### WORK REQUIRED:
Using the material below, print the line that contains "EMPLEO (440, 263)", the line that contains "APRENDER (196, 263)", and every line in between, exactly and nothing else.

### EXERCISE MATERIALS:
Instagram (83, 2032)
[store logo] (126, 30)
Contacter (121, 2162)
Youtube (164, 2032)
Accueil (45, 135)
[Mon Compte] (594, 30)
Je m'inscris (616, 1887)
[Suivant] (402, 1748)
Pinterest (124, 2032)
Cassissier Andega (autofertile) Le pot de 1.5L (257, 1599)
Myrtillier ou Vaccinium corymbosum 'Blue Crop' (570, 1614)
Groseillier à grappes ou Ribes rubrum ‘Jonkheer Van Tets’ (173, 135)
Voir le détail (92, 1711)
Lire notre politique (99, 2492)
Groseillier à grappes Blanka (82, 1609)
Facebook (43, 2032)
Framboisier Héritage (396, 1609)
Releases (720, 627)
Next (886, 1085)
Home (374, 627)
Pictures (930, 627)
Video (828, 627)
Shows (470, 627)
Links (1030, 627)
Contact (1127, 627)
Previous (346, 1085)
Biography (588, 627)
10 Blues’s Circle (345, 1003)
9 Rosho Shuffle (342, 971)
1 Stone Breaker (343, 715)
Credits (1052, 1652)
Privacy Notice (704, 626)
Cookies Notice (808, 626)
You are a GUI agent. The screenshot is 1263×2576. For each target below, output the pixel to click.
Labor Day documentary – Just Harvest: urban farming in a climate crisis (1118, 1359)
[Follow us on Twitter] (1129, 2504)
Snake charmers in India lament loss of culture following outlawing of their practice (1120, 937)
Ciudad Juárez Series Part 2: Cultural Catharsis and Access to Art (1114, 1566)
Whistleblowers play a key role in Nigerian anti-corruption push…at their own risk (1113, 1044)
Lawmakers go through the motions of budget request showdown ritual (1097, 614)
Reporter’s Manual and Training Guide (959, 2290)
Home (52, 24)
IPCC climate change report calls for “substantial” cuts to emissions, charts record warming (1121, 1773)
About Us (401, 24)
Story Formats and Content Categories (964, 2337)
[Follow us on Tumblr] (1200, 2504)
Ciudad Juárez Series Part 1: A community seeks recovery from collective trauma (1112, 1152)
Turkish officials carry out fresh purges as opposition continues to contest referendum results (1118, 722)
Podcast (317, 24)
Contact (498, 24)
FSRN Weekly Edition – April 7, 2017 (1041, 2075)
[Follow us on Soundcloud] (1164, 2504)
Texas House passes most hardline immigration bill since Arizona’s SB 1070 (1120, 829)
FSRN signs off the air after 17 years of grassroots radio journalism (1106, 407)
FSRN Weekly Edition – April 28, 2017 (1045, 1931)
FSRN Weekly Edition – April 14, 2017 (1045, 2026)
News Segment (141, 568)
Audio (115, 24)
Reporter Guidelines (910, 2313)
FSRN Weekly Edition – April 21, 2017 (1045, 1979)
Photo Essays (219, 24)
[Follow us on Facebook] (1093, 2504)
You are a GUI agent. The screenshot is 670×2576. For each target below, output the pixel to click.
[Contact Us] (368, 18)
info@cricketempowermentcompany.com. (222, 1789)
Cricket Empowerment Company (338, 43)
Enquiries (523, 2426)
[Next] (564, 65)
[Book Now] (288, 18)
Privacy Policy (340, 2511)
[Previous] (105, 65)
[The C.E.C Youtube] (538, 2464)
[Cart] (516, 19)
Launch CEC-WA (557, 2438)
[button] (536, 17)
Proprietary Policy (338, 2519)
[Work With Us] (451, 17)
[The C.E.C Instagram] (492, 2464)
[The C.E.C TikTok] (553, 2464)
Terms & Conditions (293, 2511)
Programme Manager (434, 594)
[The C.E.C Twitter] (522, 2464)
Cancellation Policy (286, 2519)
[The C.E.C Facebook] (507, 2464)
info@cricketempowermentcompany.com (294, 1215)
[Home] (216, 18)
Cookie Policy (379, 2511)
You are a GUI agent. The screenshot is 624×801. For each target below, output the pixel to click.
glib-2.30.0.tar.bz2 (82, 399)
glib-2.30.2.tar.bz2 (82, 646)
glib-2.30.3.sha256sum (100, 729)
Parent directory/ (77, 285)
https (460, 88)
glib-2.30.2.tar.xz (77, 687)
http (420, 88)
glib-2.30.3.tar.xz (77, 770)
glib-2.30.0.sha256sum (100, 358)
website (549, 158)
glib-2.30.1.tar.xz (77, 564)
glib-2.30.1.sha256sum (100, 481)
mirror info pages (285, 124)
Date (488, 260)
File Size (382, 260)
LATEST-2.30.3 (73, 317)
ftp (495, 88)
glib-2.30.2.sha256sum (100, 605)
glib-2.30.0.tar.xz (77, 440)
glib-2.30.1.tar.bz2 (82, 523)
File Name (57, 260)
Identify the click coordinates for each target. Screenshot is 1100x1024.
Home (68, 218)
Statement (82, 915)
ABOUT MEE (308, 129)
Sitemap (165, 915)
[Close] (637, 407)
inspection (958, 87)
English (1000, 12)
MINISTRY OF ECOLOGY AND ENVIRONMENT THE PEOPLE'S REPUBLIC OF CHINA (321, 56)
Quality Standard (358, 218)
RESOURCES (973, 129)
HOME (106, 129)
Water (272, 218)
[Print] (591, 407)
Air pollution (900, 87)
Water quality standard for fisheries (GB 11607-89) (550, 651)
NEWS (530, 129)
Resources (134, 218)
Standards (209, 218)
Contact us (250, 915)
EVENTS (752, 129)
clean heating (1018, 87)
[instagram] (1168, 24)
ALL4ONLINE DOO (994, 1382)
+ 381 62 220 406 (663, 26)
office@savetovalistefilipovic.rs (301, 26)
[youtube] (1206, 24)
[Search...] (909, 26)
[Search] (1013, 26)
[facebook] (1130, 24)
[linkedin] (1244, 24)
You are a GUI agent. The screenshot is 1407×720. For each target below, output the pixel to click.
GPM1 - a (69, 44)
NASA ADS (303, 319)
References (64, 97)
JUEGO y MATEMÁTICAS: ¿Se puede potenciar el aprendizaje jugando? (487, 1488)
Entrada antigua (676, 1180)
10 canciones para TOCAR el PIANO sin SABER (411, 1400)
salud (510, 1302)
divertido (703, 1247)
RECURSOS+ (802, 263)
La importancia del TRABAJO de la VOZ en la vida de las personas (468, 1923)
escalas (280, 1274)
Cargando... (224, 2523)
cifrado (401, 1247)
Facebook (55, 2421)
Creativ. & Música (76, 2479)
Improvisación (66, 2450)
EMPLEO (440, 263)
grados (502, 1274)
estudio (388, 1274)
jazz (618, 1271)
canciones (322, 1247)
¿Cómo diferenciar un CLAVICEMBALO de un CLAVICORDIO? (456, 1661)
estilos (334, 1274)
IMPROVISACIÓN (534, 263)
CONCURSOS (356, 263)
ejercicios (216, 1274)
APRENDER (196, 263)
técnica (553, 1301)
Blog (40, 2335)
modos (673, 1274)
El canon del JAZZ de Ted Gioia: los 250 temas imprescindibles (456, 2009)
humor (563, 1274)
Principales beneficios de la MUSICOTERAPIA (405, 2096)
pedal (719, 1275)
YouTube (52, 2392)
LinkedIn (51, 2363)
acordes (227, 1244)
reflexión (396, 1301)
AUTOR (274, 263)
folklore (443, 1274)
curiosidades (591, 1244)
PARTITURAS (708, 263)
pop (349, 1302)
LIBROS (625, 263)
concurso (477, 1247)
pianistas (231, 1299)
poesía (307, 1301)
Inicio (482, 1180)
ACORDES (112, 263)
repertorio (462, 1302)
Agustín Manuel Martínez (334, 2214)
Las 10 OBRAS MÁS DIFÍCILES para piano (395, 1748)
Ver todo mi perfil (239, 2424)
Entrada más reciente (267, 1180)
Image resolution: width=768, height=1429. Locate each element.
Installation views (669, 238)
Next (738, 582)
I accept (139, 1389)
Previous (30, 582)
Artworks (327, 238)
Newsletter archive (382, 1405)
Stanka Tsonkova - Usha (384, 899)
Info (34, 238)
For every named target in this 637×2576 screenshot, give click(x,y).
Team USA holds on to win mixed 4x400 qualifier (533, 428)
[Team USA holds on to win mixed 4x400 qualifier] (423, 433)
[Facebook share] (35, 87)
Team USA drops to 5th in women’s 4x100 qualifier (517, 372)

### SOLUTION FOR THIS EXERCISE:
EMPLEO (440, 263)
grados (502, 1274)
estudio (388, 1274)
jazz (618, 1271)
canciones (322, 1247)
¿Cómo diferenciar un CLAVICEMBALO de un CLAVICORDIO? (456, 1661)
estilos (334, 1274)
IMPROVISACIÓN (534, 263)
CONCURSOS (356, 263)
ejercicios (216, 1274)
APRENDER (196, 263)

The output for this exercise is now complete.